Tuesday, January 6, 2015

Learning to learn


Teachers come in lots of different flavors, although most of them will not let you lick them to figure out what flavor they are.  This is a good thing because we learners also come in lots of flavors.  (You can pause here to lick your arm to detect your own flavor if you like.)  Some teachers are peanut butter to our chocolate, lox to our cream cheese, rosemary to our roast potatoes.  What we need to know comes flowing out of those teachers in ways that we can easily absorb.  The challenges become manageable with their help.

Then there are the kind of teachers who are cheddar to our peppermint, pickles to our fruit salad, or ice cream on our steak.  We can still learn from that second kind.  And, no, I don’t mean how to avoid them, although that is definitely a useful skill.  We can learn, by managing our attitudes, how to translate a totally foreign language into something we can understand.

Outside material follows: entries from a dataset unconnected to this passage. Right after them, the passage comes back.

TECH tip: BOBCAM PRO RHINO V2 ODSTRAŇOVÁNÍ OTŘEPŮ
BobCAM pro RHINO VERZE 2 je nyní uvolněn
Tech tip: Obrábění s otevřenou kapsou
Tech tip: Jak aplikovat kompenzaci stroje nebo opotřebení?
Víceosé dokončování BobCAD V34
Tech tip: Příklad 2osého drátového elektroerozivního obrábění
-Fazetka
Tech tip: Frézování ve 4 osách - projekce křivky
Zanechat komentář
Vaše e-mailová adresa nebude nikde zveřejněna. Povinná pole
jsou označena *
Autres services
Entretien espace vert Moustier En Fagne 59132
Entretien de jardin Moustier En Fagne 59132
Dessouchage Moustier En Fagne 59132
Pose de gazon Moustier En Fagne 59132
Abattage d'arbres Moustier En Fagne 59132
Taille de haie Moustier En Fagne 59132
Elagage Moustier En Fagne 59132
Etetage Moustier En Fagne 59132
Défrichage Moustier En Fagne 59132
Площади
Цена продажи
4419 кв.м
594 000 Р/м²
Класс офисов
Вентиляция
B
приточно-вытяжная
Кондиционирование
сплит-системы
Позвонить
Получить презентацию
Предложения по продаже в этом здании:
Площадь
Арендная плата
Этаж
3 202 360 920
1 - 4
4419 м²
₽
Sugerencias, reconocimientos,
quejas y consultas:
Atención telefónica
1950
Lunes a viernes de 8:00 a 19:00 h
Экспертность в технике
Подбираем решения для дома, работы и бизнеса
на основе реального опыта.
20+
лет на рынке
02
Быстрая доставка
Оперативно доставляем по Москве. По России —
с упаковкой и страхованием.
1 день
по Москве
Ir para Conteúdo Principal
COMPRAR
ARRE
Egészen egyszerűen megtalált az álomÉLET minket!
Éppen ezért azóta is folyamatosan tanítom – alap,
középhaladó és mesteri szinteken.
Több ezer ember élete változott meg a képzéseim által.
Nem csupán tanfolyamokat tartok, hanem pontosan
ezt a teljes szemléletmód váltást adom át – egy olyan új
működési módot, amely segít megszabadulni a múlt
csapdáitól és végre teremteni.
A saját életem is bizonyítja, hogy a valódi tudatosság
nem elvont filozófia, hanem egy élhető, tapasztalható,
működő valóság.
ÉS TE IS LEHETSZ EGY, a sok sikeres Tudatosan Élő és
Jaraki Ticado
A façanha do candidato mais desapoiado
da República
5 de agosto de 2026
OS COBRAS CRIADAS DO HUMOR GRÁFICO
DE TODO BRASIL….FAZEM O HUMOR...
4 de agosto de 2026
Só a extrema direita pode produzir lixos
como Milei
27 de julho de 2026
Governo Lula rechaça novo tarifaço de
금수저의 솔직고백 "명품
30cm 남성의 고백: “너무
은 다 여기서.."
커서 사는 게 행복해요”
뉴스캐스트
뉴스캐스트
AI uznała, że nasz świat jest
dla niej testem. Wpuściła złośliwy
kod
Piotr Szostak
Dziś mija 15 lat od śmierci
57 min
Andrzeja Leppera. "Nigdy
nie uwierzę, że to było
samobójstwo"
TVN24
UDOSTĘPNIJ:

While I was away on vacation, my son T.R. and I took a ski lesson together because we both want to improve.  Our instructor was blunt.  T. does better with a more encouraging style of teaching.  He heard that he was less competent than he thought he was and took that to mean that he was less competent than he really is.  It took a couple of days for him to process what the instructor said into something he could use, and even then he did better at applying what the instructor told me to do.  He made the best of a less than ideal situation.  And next time I would choose a different instructor for him.

For me, the bluntness worked.  Sure, my ego hurt a bit, but I came to the lesson knowing that I needed to learn and that I was not able to figure that out by myself.  Bluntness saves time.


My point, and yes, there is one in there somewhere, is that we, as learners have the responsibility to find the lessons.  When I am wearing my instructor/trainer/teacher hat, I try to make those lessons fun and accessible.  I do that by remembering that I am a learner, too.